Yes; but at what a cost! What advantage
can there be in controlling a mind which you
have first of all deprived of its natural power?
You might as well talk of the pride of teaching
a man to read with his fingers when you have
put out his eyes.

Much about the same.

This really ought to be looked to. I have
always thought that when you once clap a bad
fellow into jail you ought to treat him in such
a way as to make him feel pretty sharply that
he has done wrong, and that a prison is a place
for him to avoid for the rest of his life; but
he certainly ought not to go out of jail less of
a manmental or physicalthan he was when
he came in. If by judicious discipline I could
improve him in both respects, I should be glad.

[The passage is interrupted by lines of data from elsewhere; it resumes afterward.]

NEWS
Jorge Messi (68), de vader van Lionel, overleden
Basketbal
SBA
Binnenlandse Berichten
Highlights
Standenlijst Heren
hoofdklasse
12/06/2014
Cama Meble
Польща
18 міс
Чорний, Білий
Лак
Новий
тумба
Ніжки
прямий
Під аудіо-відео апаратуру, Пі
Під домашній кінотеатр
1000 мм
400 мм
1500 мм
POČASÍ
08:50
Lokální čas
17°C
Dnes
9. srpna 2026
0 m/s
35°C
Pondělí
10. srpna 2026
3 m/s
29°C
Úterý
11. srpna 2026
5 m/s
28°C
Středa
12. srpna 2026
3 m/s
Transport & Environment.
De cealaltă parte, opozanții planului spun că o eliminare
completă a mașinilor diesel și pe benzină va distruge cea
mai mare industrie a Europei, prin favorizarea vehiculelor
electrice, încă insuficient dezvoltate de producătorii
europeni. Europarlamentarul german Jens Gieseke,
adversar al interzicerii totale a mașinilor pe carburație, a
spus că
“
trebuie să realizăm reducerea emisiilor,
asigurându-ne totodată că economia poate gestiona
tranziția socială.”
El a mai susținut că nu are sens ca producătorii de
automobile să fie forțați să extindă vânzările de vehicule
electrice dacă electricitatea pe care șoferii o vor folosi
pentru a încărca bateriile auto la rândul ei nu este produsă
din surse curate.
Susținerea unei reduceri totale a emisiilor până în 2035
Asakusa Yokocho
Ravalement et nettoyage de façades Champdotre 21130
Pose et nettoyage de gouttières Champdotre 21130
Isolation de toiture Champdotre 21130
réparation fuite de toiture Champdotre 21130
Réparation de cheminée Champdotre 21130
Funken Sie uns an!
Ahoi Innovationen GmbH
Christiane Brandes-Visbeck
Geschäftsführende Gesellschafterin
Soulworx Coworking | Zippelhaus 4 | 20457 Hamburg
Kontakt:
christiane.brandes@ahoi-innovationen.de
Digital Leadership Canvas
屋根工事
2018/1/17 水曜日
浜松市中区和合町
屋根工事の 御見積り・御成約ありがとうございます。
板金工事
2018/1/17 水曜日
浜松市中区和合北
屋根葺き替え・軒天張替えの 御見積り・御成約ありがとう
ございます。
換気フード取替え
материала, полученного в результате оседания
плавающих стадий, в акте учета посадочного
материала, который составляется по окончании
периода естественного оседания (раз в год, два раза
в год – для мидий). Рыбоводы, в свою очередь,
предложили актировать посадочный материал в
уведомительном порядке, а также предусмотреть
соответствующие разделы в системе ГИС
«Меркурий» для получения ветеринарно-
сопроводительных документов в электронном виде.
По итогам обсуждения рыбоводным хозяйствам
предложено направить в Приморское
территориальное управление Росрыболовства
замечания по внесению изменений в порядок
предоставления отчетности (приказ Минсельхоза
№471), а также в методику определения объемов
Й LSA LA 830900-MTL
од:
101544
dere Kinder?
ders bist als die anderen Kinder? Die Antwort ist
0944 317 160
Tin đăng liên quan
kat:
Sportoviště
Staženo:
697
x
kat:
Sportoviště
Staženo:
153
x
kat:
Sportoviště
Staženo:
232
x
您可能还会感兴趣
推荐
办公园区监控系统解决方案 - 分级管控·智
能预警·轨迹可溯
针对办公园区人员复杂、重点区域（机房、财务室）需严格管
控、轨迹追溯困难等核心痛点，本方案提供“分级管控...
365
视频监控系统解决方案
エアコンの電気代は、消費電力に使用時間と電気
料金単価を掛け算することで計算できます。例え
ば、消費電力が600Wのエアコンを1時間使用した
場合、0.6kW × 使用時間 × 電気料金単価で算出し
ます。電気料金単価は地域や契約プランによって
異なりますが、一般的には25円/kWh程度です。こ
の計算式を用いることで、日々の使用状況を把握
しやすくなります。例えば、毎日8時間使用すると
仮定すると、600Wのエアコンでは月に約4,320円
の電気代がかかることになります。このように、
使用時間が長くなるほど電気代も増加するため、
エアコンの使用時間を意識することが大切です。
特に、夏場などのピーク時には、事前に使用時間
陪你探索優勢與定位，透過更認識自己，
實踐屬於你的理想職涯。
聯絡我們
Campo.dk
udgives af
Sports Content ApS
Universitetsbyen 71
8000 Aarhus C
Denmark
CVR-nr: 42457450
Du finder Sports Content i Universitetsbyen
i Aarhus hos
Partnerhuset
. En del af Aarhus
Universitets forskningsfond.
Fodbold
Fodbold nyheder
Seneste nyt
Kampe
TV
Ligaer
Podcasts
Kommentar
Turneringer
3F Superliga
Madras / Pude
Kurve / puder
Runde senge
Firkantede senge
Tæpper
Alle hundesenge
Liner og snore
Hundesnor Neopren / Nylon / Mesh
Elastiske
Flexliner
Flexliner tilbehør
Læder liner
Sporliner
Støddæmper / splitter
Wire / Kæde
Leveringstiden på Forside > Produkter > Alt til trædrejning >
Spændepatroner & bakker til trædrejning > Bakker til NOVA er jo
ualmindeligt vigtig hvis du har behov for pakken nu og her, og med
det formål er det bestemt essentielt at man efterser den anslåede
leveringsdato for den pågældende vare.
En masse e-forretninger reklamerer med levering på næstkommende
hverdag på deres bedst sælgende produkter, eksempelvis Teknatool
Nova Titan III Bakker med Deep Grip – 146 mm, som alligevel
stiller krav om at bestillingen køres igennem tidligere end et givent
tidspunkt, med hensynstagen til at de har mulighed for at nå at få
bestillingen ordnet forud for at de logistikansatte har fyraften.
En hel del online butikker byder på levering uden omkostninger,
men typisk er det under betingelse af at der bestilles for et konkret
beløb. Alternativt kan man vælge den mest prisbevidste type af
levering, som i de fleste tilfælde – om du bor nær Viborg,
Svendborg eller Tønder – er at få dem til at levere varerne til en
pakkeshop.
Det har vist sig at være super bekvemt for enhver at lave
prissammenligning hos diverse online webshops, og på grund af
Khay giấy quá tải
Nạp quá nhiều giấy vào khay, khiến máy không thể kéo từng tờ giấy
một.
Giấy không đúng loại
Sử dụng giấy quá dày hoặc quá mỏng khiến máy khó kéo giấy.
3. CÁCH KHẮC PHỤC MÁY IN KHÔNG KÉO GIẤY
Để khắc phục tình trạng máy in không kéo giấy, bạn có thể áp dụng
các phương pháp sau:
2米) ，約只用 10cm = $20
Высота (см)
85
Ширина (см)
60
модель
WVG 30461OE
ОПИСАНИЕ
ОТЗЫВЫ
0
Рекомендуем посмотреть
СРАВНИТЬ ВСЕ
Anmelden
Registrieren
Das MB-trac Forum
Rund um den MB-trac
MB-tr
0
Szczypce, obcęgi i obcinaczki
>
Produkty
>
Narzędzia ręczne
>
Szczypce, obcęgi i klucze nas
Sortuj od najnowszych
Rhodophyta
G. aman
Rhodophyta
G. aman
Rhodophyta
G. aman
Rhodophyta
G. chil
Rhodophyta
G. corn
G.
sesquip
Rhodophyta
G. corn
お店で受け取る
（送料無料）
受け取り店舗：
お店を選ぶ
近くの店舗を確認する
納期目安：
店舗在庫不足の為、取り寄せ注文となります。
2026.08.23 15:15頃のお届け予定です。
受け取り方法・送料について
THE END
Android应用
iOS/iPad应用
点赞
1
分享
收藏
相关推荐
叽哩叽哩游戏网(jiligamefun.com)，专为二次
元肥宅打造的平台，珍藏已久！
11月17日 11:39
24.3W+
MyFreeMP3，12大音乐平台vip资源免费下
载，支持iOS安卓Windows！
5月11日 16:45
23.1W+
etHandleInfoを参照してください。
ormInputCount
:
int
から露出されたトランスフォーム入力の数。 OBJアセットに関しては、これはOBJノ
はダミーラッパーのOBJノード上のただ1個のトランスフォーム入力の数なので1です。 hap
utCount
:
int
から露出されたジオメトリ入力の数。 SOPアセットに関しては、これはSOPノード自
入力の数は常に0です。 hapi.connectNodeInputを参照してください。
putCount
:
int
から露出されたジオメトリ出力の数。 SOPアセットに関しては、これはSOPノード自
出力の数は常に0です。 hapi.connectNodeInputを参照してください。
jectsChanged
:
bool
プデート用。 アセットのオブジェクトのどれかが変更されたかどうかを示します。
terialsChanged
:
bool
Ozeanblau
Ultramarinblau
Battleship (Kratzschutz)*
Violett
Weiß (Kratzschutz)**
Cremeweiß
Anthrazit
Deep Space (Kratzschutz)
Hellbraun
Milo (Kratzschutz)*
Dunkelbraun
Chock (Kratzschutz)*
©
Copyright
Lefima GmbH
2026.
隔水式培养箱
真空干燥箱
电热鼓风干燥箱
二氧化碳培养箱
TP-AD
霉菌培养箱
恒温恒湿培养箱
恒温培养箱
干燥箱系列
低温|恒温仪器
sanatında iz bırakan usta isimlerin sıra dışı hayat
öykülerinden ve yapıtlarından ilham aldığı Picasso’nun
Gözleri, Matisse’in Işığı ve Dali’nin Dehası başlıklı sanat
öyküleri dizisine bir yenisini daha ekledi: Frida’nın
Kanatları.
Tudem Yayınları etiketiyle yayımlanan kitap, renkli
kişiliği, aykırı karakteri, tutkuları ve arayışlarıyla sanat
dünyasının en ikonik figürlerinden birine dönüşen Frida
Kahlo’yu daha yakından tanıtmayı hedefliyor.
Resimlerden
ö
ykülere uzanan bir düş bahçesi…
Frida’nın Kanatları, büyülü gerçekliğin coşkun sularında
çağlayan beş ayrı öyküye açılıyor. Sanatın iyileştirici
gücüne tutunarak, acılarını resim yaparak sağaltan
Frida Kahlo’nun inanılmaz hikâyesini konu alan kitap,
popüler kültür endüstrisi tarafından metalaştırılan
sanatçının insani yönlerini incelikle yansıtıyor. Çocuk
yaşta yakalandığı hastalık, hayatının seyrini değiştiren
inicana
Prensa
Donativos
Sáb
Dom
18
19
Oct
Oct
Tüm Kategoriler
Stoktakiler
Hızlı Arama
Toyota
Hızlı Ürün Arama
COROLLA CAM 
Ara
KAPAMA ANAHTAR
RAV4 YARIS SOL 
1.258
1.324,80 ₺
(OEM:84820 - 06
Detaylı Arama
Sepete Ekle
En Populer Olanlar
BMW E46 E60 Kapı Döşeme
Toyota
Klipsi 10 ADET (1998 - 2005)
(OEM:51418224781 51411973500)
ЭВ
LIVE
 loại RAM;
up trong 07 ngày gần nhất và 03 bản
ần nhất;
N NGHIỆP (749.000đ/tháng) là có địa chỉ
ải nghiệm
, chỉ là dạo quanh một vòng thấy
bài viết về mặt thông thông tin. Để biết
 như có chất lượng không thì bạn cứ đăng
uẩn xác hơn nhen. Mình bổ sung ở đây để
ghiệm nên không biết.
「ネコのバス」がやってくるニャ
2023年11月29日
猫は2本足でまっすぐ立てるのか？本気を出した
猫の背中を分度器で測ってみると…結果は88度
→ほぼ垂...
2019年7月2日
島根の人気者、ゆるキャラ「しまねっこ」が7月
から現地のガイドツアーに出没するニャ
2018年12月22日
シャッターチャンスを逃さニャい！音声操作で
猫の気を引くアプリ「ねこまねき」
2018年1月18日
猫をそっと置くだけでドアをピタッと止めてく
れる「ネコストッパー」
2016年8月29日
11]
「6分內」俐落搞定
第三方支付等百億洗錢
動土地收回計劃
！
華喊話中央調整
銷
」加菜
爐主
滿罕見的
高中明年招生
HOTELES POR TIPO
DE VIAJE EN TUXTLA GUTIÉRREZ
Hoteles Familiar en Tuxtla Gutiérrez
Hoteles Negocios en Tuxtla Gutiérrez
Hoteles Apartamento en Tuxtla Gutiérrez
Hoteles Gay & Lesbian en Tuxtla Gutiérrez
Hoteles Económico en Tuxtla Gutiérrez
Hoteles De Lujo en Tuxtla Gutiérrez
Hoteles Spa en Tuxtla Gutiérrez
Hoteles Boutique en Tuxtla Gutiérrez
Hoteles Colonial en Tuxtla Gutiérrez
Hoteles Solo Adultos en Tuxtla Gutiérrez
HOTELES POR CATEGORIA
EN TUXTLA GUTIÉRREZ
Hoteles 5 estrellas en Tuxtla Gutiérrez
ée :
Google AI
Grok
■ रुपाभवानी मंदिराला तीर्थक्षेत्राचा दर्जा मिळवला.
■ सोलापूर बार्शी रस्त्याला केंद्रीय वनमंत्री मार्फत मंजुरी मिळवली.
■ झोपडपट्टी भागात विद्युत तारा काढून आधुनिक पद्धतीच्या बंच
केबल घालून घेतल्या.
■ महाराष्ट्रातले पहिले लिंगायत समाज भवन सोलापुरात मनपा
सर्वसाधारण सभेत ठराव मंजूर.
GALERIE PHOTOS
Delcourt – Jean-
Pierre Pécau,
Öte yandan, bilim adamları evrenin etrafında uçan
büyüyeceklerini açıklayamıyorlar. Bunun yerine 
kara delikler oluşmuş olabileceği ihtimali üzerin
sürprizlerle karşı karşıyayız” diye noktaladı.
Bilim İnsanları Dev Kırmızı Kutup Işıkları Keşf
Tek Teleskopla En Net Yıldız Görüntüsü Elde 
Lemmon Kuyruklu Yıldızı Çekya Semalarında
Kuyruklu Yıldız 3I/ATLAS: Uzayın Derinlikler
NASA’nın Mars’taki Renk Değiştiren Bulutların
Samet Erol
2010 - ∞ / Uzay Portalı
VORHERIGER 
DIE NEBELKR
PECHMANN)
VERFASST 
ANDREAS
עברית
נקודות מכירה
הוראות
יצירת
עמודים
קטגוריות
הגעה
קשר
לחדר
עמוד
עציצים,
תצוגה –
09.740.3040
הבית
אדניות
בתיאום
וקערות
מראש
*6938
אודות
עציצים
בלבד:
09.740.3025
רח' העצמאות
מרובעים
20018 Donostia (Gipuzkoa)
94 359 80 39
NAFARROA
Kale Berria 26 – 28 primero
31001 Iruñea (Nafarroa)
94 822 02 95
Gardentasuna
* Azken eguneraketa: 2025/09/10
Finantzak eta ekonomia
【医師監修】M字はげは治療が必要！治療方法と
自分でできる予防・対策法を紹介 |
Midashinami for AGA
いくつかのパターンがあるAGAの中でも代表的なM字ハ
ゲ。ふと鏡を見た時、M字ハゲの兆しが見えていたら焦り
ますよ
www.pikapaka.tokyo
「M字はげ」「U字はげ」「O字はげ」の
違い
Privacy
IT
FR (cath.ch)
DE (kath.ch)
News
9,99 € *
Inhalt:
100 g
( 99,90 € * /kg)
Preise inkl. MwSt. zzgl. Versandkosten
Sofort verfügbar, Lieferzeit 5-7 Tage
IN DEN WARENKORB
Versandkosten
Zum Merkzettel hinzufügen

My object would be to strengthen and invigorate
his mental energy, by familiarising his mind
to the contemplation of better and nobler things
than had been previously presented to it; and
by storing it with as much wholesome practical
knowledge as for the future should afford him
no excuse for not living by the fruit of his honest
industry.

We have already seen that the cost of the
system, as at present administered, has of late
years monstrously increased. In the year 1851,
the cost of each prisoner's maintenance and
control in Portland prison, was twenty-three
pounds fifteen shillings and threepence; in
1860, it was thirty-five pounds eight shillings
and eightpence. In the other convict prisons
of Portsmouth and Chatham, and in the labour
hulks, the increase has been in the same
proportion. It must be borne in mind, too,
that these sums are exclusive of the expenses
which may be fairly charged to each prisoner
for buildings and repairs, for the charges
incidental to general superintendence, for annual
reports, books, and stationery, and for the
cost of removing convicts from one prison
to another. Add these to the account, and
the gross annual cost of each convict may be
taken at upwards of forty pounds. This
increased expenditure has occurred chiefly in the
victualling, clothing, and gratuities of the
prisoners. In 1852, a convict was victualled in
Portland prison for seven pounds ten shillings;
in 1857, the cost of his victualling was twelve
pounds. In 1859, taking one convict prison
with another, and including the female
prisons, the cost of victualling and clothing a
convict was thirteen pounds sixteen shillings
and fourpence, while the prisoners confined
in county and borough jails, for crimes of
less enormity, were maintained and clothed
during the same year for an average of
seven pounds six shillings and fivepence.
Nor is this the only advantage that the
grave offender of the penal prison possesses
over the minor offender of the borough jail.
In the penal prisons the convicts are entitled to
gratuities varying from fourpence to a shilling a
week, for what is called good conductthat is
to say, for avoiding any irregularity which would
subject them to additional punishmentfor
steady application to the labour assigned to them,
and for the length of time that they may have
been inmates of the prison. Under this system,
convicts, on their return to society, have little
excuse, from any immediate want, for again
taking to criminal habits. In the last year, the
gratuities payable to six hundred and seventy-six
who were discharged from Chatham, averaged
ten pounds fifteen shillings and fivepence a man
in addition to which every one of them was
supplied with an entire new suit of clothes, with
change of under-clothing, and his travelling
expenses paid to his destination. Contrast the
condition of this criminal of the gravest class,
with that of the petty offender who is
maintained in the borough jail on a diet costing
only half that allowed to the convict, and who is
ultimately turned out of the prison walls with
only his own rags upon his back, and as much
money in his pocket as may suffice to afford him
the means of subsistence for a single day.
What is this state of things but a premium
upon crimes of the graver kind? The boy
who robs an orchard must undergo the rigours
of the borough jail; the hardened scoundrel
who breaks into your house and steals your
plate, secures to himself all the privileges and
good living of the convict prison. Is this
right? Is it reasonable? MR. MEASOR tells us
that "the respective advantages of a jail and a
convict prison are thoroughly well appreciated
by the criminal classes, and as long as there is
no different system for the reconvicted, an old
'lag' will invariably be knowing enough, if
possible, to get upon the better scale which the
convict service affords."

But if you keep these men so well, I suppose
you make them work for it? There is such a
thing as convict labour, is there not?

Undoubtedly; but the labour of convicts is
much mismanaged. Rightly conducted, there
seems to be no reason why the value of the
convict's labour should not be equal to the
cost of his maintenance. At present this is
far from being the case. Admitting it to be true,
that the labour of convicts at the present day is
more profitable to the State than it was at a
bygone period, still the vice remains, that it is not
half as profitable as it might be made. There is
no economy, no right method, in the system under
which the labour is allotted, supervised, and
executed. A convict-artisan, whose skilled labour
might be beneficially employed to the value
of five or six shillings a day, is yoked to a handcart
in company with a dozen or sixteen others,
and made to draw a few hundreds of bricks or a
few bushels of mud and rubbish for days,
perhaps weeks, together. On the other hand, the
totally unskilled convict is frequently employed
under the keels of ships, between decks, and
down in their holds, where no proper supervision
can be maintained, and where he probably passes
his time either in complete idleness or in
quarrelling and fighting with his companions.